Wednesday, June 3, 2009
What is the Helping Hands Medical Fellowship
Since 2005, the Global Youth Partnership for Africa has organized the Helping Hands Medical Fellowship program in Uganda. Now entering its 5th year, the Global Youth Partnership for Africa and Brit Olam seek to send 8 Israeli medical professionals (Helping Hands Medical Fellows-HHMFs) to Uganda in order to continue delivering primary health care and related health education training for adults, children, and families living in Uganda, thus, ultimately improving quality of life for those in need. The Israeli medical professionals work in active partnership with the local
health centers, communities and District authorities in delivering primary health care and related training programs within the rural Kiboga District.
History
HHMF began in 2005 when Jeremy Goldberg, Global Youth Partnership for Africa (GYPA) Founder and Director, and Rebecca Wolf, a past participant and volunteer of GYPA, then called Project Namuwongo Zone B, organized a staff visit to Uganda. The idea was to create a unique opportunity for Israeli physicians to use their skills and expertise to improve lives in Uganda. In its first year (July 2005 – August 2006), HHMF operated as a partnership between GYPA, the Israeli Medical Association (IMA) and the Kairos Medical Centre in Namuwongo, Uganda and the program sent 6
delegations to Uganda.
Following successful completion of HHMF Year 1, GYPA received follow-up funding to commence Year 2(December 2006 – August 2007) and Year 3 (September 2007-August 2008) programming. During Years 2 and 3, GYPA built a partnership with Brit Olam, an International Israeli-Jewish Volunteer Movement headquartered in Tel-Aviv. Clinical work was conducted in and out of health centers in Namuwongo while also expanding into rural outreach clinics. In addition, GYPA staff and HHMFs coordinated health education and prevention initiatives in Namuwongo through which a core group of Namuwongo youth was organized and trained on various health issues.

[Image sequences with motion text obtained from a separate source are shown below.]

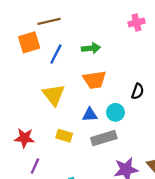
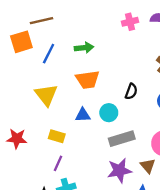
gray rectangle: (104, 138) -> (122, 139), moved
purple line: (35, 166) -> (58, 163), moved

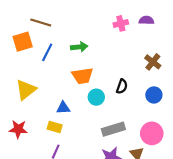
brown line: (42, 21) -> (41, 22), turned 30
yellow triangle: (46, 95) -> (26, 90), moved, turned 30
cyan circle: (109, 113) -> (96, 97), moved
blue triangle: (83, 115) -> (63, 108), moved

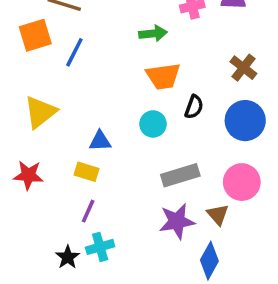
green arrow: (79, 47) -> (153, 34), moved
orange trapezoid: (82, 76) -> (163, 76), moved
blue circle: (154, 95) -> (245, 121), size x1.5

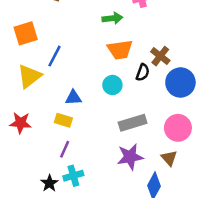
orange square: (35, 35) -> (26, 33), moved
blue line: (74, 52) -> (54, 56), moved
brown cross: (243, 68) -> (160, 56), moved
brown triangle: (218, 214) -> (169, 158), moved

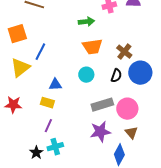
black semicircle: (143, 72) -> (116, 76), moved
pink circle: (178, 128) -> (127, 109), moved

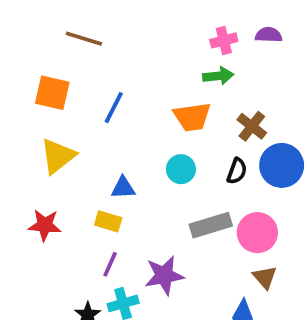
green arrow: (86, 22) -> (218, 76), moved
orange square: (17, 34) -> (52, 93), turned 30
blue line: (40, 52) -> (114, 108), moved
purple star: (100, 132) -> (164, 275), moved

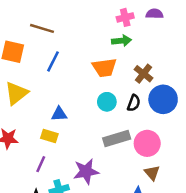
brown line: (84, 39) -> (42, 28), moved
cyan circle: (181, 169) -> (107, 102), moved
purple line: (110, 264) -> (41, 164), moved

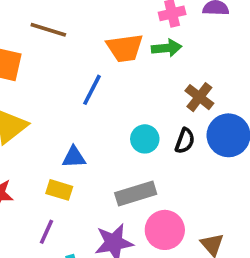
blue line: (53, 61) -> (92, 90), moved
orange trapezoid: (104, 68) -> (125, 48), moved
gray rectangle: (117, 138) -> (136, 194), moved
pink circle: (147, 143) -> (165, 230), moved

These youth gained valuable skills for educating others and with the HHMF carried out various preventive health clinics within the community. In years 2 and 3, 7 doctors had travelled to Namuwongo for HHMF.

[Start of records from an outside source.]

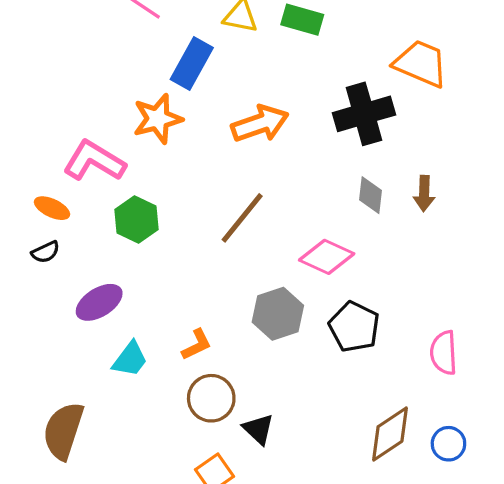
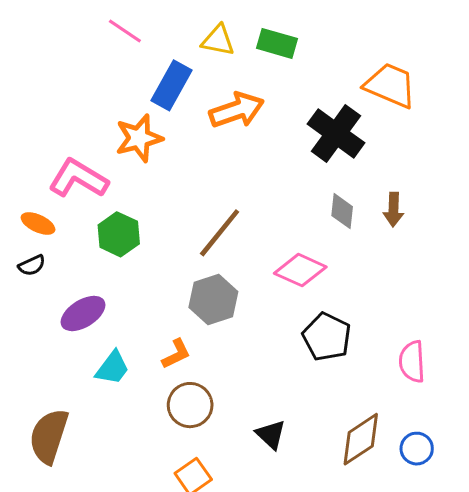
black cross: (364, 114) -> (336, 133), turned -38
orange arrow: (260, 124) -> (237, 110), moved
gray hexagon: (278, 314) -> (213, 300), moved
black triangle: (258, 429) -> (271, 435), moved

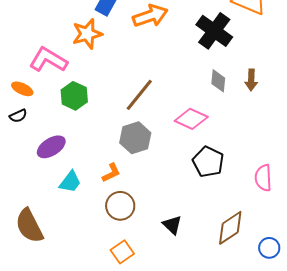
brown semicircle: (49, 436) -> (29, 226), turned -45
blue circle: (417, 449) -> (269, 248), moved

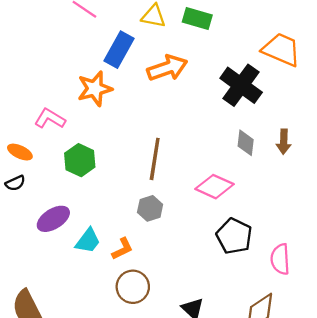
pink L-shape: (48, 60) -> (50, 119), size x0.7
brown line: (139, 95) -> (155, 159), turned -30
gray hexagon: (135, 138) -> (150, 208), size x0.7
pink semicircle: (263, 178) -> (280, 259), moved
cyan trapezoid: (70, 182) -> (88, 241), moved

At that point, GYPA and Brit Olam decided, the clinical work in Namuwongo was reduntant and it was time to make a shift, beginning our rural HHMF program for Year 4. While maintaining weekly health training programs and a clinic in Namuwongo, HHMF began focusing on treatment and training in the rural Kiboga District, where HHMFs held outreaches in previous years. This move to the Kiboga district has been a positive one as HHMFs have built a strong relationship with World Vision's offices there as well as the District Health Authorities. It is clear that there is an
enormous need for health care in many remote areas, which the district does not have the resources to provide on its own. At the same time, we have found that there are many people eager to join in the newly established Village Health Team training courses.
Upon conclusion of Year 4, 4 delegations (7 doctors and 1 nurse) will have participated in our project in Kiboga making a total of 17 delegations and 32 fellows over the last four years of HHMF. In Year 4, more than 3000 people were treated by HHMFs, 30 people were trained in the Village Health Team program and another 30 are in currently being trained.